En conséquence et statuant à nouveau,

- fixer la créance de la Caisse de Crédit Mutuel conformément à sa déclaration de créance à savoir :

* prêt d'acquisition : à titre échu et privilégié (prêteur de deniers pour la somme de 991 970,70 € outre intérêts ultérieurs au taux de 7,45%) à compter du 24 janvier 2017 jusqu'au parfait paiement ;

- condamner l'appelante à une somme de 2 500 euros au titre de l'article 700 du code de procédure civile et aux entiers dépens.

et prononcé l'admission de la créance à hauteur de 991 970,70 euros outre intérêts au taux de 7,45 % l'an à compter du 24 janvier 2017 et le sursis à statuer pour le surplus dans l'attente de la décision à intervenir sur les points de contestation.

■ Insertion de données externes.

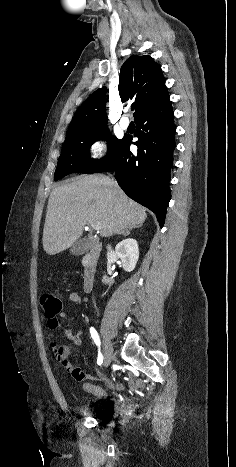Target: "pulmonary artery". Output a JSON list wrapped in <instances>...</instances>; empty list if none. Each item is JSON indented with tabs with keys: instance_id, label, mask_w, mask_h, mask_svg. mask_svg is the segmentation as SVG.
<instances>
[{
	"instance_id": "obj_1",
	"label": "pulmonary artery",
	"mask_w": 236,
	"mask_h": 467,
	"mask_svg": "<svg viewBox=\"0 0 236 467\" xmlns=\"http://www.w3.org/2000/svg\"><path fill=\"white\" fill-rule=\"evenodd\" d=\"M121 128L127 129L130 125V121L127 117H122L119 121Z\"/></svg>"
}]
</instances>
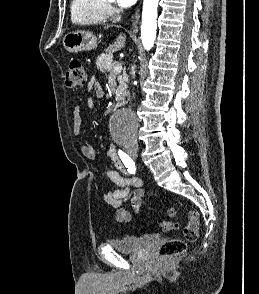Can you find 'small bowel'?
<instances>
[{"mask_svg": "<svg viewBox=\"0 0 259 294\" xmlns=\"http://www.w3.org/2000/svg\"><path fill=\"white\" fill-rule=\"evenodd\" d=\"M88 89L93 90L98 98L104 96L103 88L95 80L89 83ZM87 104L92 108L94 106V100L89 98ZM84 130L85 126L82 120L81 109L79 106H76L73 110V132L76 135H80ZM80 150L82 155L89 160H94L97 157L94 147L89 143L83 144ZM106 154L113 161L115 169L106 170L105 175L117 186V189L105 192L103 194V200L107 205L116 209L113 216L117 222H129L132 219L133 213H138L142 205L144 197V190L142 189L143 182L140 178L129 175V171L120 158L118 150L109 147L106 150ZM126 200L130 201L133 212L121 207L122 203Z\"/></svg>", "mask_w": 259, "mask_h": 294, "instance_id": "obj_1", "label": "small bowel"}]
</instances>
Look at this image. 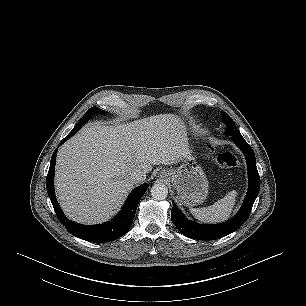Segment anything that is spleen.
Segmentation results:
<instances>
[{
    "mask_svg": "<svg viewBox=\"0 0 306 306\" xmlns=\"http://www.w3.org/2000/svg\"><path fill=\"white\" fill-rule=\"evenodd\" d=\"M237 191L233 190L213 205L204 208H191V214L201 222L219 223L227 220L233 210Z\"/></svg>",
    "mask_w": 306,
    "mask_h": 306,
    "instance_id": "3e777b00",
    "label": "spleen"
}]
</instances>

Elle fait valoir qu'à la suite de l'ordonnance de déchéance du pourvoi formé par la SAS Villa Brignac, notifiée aux parties le 6 juillet 2023, l'arrêt de la cour d'appel de Paris du 9 novembre 2022 est désormais définitif, toute demande de sursis à statuer sur la demande d'admission de la créance déclarée par la Caisse de Crédit Mutuel dans l'attente d'une décision irrévocable portant sur la validité des stipulations conventionnelles d'intérêts des contrats de prêts est donc désormais et en tout état de cause, sans objet.

L'ordonnance frappée d'appel sera donc nécessairement réformée de ce chef et les demandes de la Société VILLA BRIGNAC seront par conséquent rejetées.

Sur l'appel incident qu'elle a formé, elle soutient que la cour est saisie, par l'effet dévolutif, de la connaissance des contestations soulevées et sollicite que la créance de Caisse de Crédit Mutuel [Localité 5] Liberté soit fixée dans les termes de sa déclaration de créance.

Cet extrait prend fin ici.